Source records:
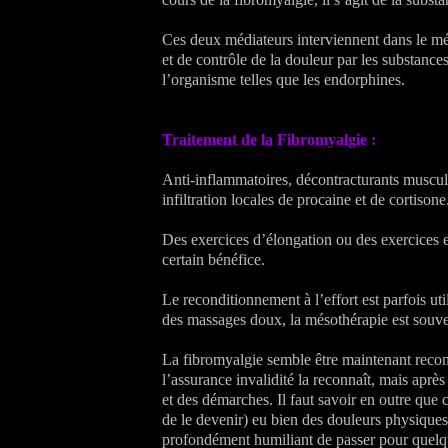
Ces deux médiateurs interviennent dans le m
et de contrôle de la douleur par les substance
l’organisme telles que les endorphines.
Traitement de la Fibromyalgie :
Anti-inflammatoires, décontracturants muscula
infiltration locales de procaine et de cortisone
Des exercices d’élongation ou des exercices 
certain bénéfice.
Le reconditionnement à l’effort est parfois uti
des massages doux, la mésothérapie est souve
La fibromyalgie semble être maintenant re
l’assurance invalidité la reconnaît, mais apr
et des démarches. Il faut savoir en outre que 
de le devenir) eu bien des douleurs physiques,
profondément humiliant de passer pour quelq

Exercise goal>
Repeat the entries word for word and skip the pictures.

Solution to this problem>
Ces deux médiateurs interviennent dans le m
et de contrôle de la douleur par les substance
l’organisme telles que les endorphines.
Traitement de la Fibromyalgie :
Anti-inflammatoires, décontracturants muscula
infiltration locales de procaine et de cortisone
Des exercices d’élongation ou des exercices 
certain bénéfice.
Le reconditionnement à l’effort est parfois uti
des massages doux, la mésothérapie est souve
La fibromyalgie semble être maintenant re
l’assurance invalidité la reconnaît, mais apr
et des démarches. Il faut savoir en outre que 
de le devenir) eu bien des douleurs physiques,
profondément humiliant de passer pour quelq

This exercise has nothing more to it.